_Problem to solve_. Exactly as written, return all the data, leaving its pictures behind.

_Material provided_.
╔══

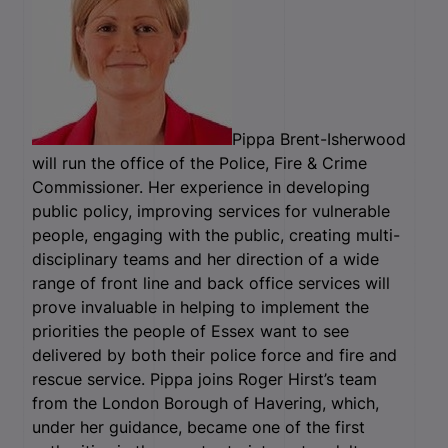
Pippa Brent-Isherwood
will run the office of the Police, Fire & Crime
Commissioner. Her experience in developing
public policy, improving services for vulnerable
people, engaging with the public, creating multi-
disciplinary teams and her direction of a wide
range of front line and back office services will
prove invaluable in helping to implement the
priorities the people of Essex want to see
delivered by both their police force and fire and
rescue service. Pippa joins Roger Hirst’s team
from the London Borough of Havering, which,
under her guidance, became one of the first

╚══

_Exercise result_.
Pippa Brent-Isherwood
will run the office of the Police, Fire & Crime
Commissioner. Her experience in developing
public policy, improving services for vulnerable
people, engaging with the public, creating multi-
disciplinary teams and her direction of a wide
range of front line and back office services will
prove invaluable in helping to implement the
priorities the people of Essex want to see
delivered by both their police force and fire and
rescue service. Pippa joins Roger Hirst’s team
from the London Borough of Havering, which,
under her guidance, became one of the first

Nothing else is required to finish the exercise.